“In your belly you hold the treasures few have ever seen.”
— Jimmy Buffett, ‘A Pirate Looks at 40’
When your foot presses into firm, wet sand, it leaves a brief, but detailed imprint on the earth. And though, with the next wave that washes over the beach, that footprint is gone, there’s no shame in knowing you left your mark on this place, at this moment in time. And a fleeting moment it is.
If you’re lucky, that next wave of warm Gulf water will lap at your ankles, and in seconds, you’re part of two worlds. As the wave pulls back, you can feel the sea tugging the sand out from under your bare feet, seductively inviting you to take one step closer, one small step toward the water world where we can only visit, despite our best efforts to conquer it.
This time of year, the ocean pulls at me. The sound of surf breaking over the sand and onto the beach is a siren call that I resist most of the time, only because the draw of the mountains and the allure of cold, clear water running off the shoulders of the world keeps me grounded at altitude. But occasionally, I answer the call of the salt. I guiltily turn my back on the mountains and the rivers, and I venture to the sea to be romanced by water.
This year has been particularly difficult. When the COVID-19 outbreak started in earnest last February and March, I was forced to postpone two trips south — first, a vacation to southwest Florida with friends, and then a redfish trip to coastal Alabama. Then, of course, every summer trip I had on the books was nixed — a pike trip to the Yukon and a couple of more remote Canadian adventures were casualties of the virus. But it was the salty adventures that really stung.

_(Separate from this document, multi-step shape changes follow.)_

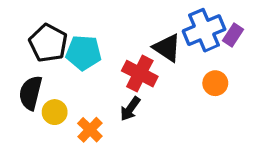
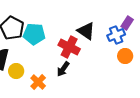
blue cross: (204, 30) -> (116, 35), moved, size x0.7
orange circle: (215, 83) -> (125, 56), moved

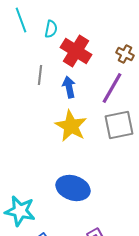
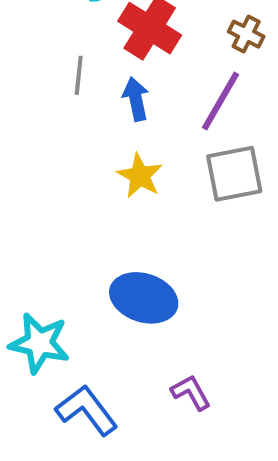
yellow star: (71, 126) -> (140, 176), size x0.7

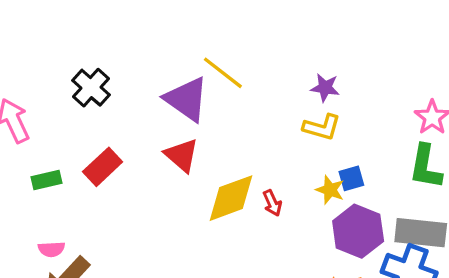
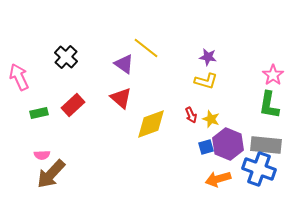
purple triangle: (187, 99) -> (124, 64), size x0.7
blue square: (351, 178) -> (206, 147), moved
red arrow: (272, 203) -> (191, 115), moved

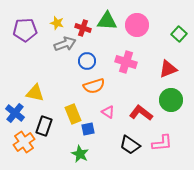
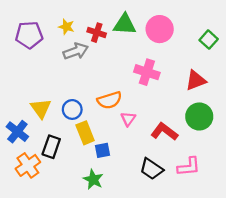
blue circle: (87, 61) -> (72, 109), moved
yellow triangle: (35, 93) -> (41, 108), turned 42
pink triangle: (108, 112) -> (128, 119), moved, turned 32

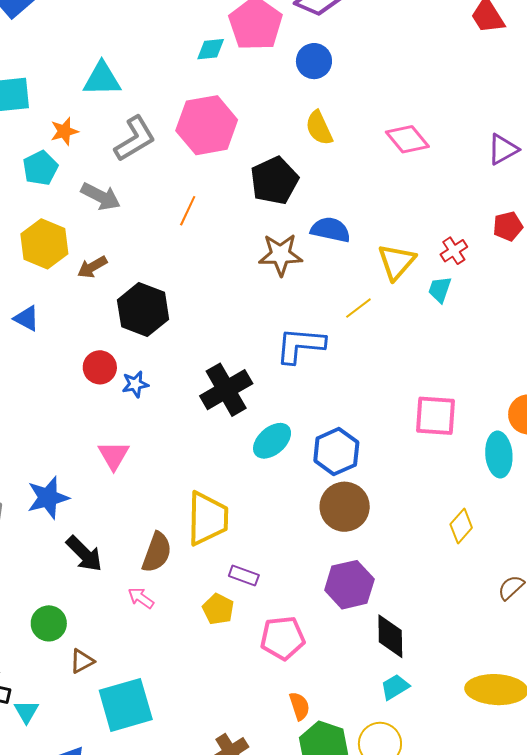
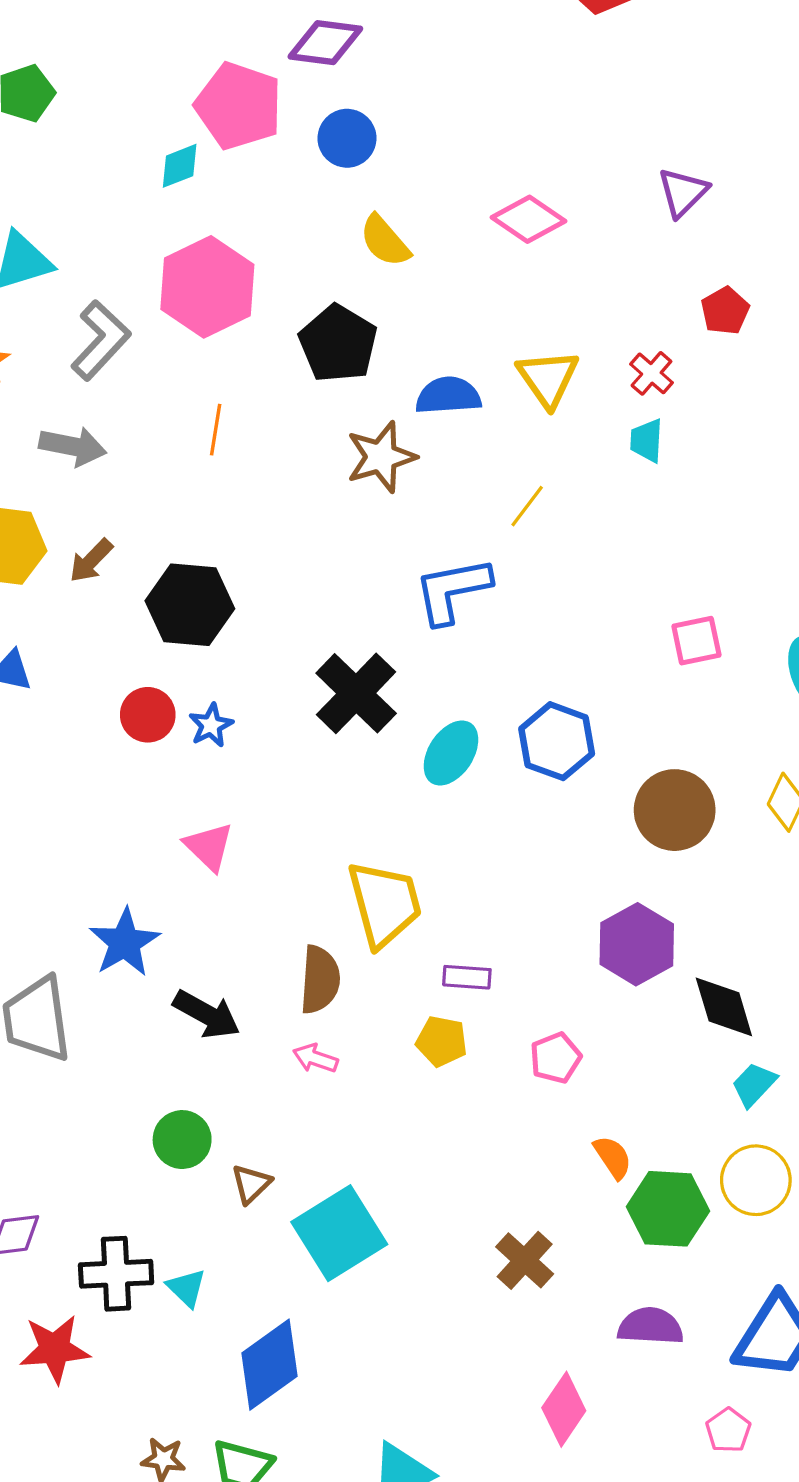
yellow triangle: (396, 262) -> (548, 378), moved
pink square: (436, 416) -> (696, 641), size x0.7
brown circle: (345, 507) -> (675, 810), moved
pink pentagon: (283, 638) -> (556, 1058), size x0.7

When you live in the northern Rockies, winter comes early. By Thanksgiving the trees are nude, the grass — if it’s not covered in snow — is brown and crunchy. The mountains are capped in snow that won’t go away until July. The Pacific Northwest’s dismal reach extends across the Snake River Plain and the cold, gray blanket of winter starts to curl around the landscape.
It can be downright claustrophobic. That’s why, after just a couple of months of dismal weather, the beach and the salt become a siren song for anglers. And, frankly, for anyone who just needs to soak up some sun.
Along the Gulf, the air is soft and warm when it’s frigid and icy back home. The breeze coming off the Gulf, pushed north from the Yucatan and the Caribbean, doesn’t blow so much as it embraces. Like the water it stirs into waves and whitecaps, it finds its way into your soul and it, like a footprint in the sand, remains until something else comes along and washes it away. And, honestly, that imprint lasts much longer than that fleeting footprint at the edge of the surf.
The water along the coast is bipolar. The violence of the surf —which is at its angriest in the winter (save for when a named storm is pushing it against the continent in summer) — is countered by the clarity and the stillness of the bay, and the vagabond angler can pick his poison. He can shuffle his feet in the sand and wander for miles in knee-deep water, watching for cruising targets just under the surface, or he can face the waves and the wind and cast blindly into the breakers, knowing the next wall of white could slap him in the face and test his mettle.
Either choice is honorable, for eventually, the waves meet the bay, thanks to that ever-present breeze that pushes water through cuts and over sandbars. Through these cuts swim fish so strong, so hardy, that connecting with one, even briefly, will turn a trout angler’s blood cold for a split second and make him question the sanity of standing in their world while trying to fight them into ours.
I answer the call of the salt when I can. And I will again, as soon as COVID allows it. And while I’ll return to the mountains, my beloved cold, clean water, and the special fish that swim there, it might be a while before that mark, left by a warm, salty breeze and the pull of a mighty fish on a tight line, is completely washed away.
The ocean calls to me. Now and then, it needs an answer.